Finally, An Ethics Bowl Case Broaching Abortion

The 2022-2023 Regional NHSEB Regional Case Set went live Friday afternoon. Two cases that immediately caught my attention were #1, on the implications of Artificial Intelligences becoming conscious (Philosophy of Mind, anyone?), and #13, on a couple’s disagreement over how much risk to their Unborn Developing Human is too much.

In a nutshell, the mother is OK possibly catching COVID at work and lifting heavy stuff at home, whereas the father wants her to telework when a coworker has tested positive and has volunteered to cover the strenuous household chores. The question becomes, just how much weight should the father’s input carry?

It’s not perfect. For one, the title, “Our Baby, My Body” is awfully close to “My Body, My Choice,” steering analysis toward a predetermined conclusion. “Dismissing a Father’s Love” would have been just as bad in the other direction. A more neutral (but boring) alternative: “Properly Balancing Parental Autonomy During Pregnancy.”

However, I’m just glad it’s included at all, and optimistic that Ethics Bowl coaches, teams and judges won’t be inappropriately swayed by the title’s (surely unintentional) framing. Readers of the blog know that abortion is one of my favorite ethical issues, and that I’ve been encouraging case committees to include abortion cases for some time. So THANK YOU NHSEB Case Committee. #13 is a gentle, classy way to broach abortion ethics, and to test the waters for more direct discussions in the future.

In fact, let’s test the waters right here. Download the official set from NHSEB.unc.edu (click the Cases link at the top). But here’s #13 in full, all credit to the original authors. If you’re brave enough to share your initial thoughts, that’s what that Leave a Reply section is for (appears when you open articles individually).

2022-2023 NHSEB Regional Case #13. “Our Baby, My Body” [or “Properly Balancing Parental Autonomy During Pregnancy”]

Tom and Melinda are about to have a baby together. They are both committed to raising the child together as a family, and they have made many of the decisions about how they’re going to raise the child as a team. Recently, though, Melinda has been engaging in activities that Tom thinks are unnecessarily risky for the health of their future child. She has continued going into work instead of working from home when her employees have reported they are sick with COVID-19. Tom has mentioned that the most recent information shows that there are risks for the pregnancy if Melinda catches COVID-19, including a pre-term birth or stillbirth. She also continues to exert herself physically more than Tom thinks is necessary for her or healthy for the baby.

Tom believes that, since he is an equal partner in raising the child, he should have an equal say in how Melinda acts when it comes to the health of the child. He does not think it is unfair of him to tell Melinda that she needs to work from home when her co-workers are sick, or to insist that she stop exerting herself around the house and let him do the chores.
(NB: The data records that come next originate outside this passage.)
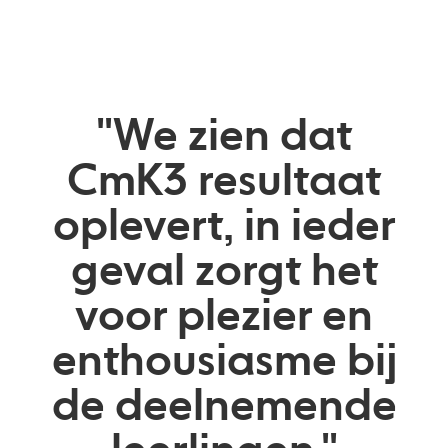
"We zien dat
CmK3 resultaat
oplevert, in ieder
geval zorgt het
voor plezier en
enthousiasme bij
de deelnemende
After all, it is his child too, and just like all of the other decisions that they’ve made about how they are going to raise it, he thinks that the decisions Melinda makes that would affect the child should be equally open for discussion (and even potential veto).

Melinda, on the other hand, believes that Tom is being overbearing and controlling. She believes that, until the baby is born, it is her body, and she is free to do what she wants. As long as she is carrying their child, she says, her wants and desires will always outweigh Tom’s because he is not the one that has to live with the pregnancy. Tom is free to offer his input, and she will always take it into consideration out of respect for him as a partner, but the final decision is hers. She argues that Tom is being unfair and has no right to be upset when she acts contrary to his desires.


DISCUSSION QUESTIONS

1. Are Tom and Melinda truly equal partners during the pregnancy, or do Melinda’s concerns for her own autonomy take precedence?

2. What sort of responsibilities does Melinda have toward Tom and his concerns as the father of the child she’s carrying?

3. Do Tom and Melinda’s respective shares in decision-making change after the baby is born? If so, how and why?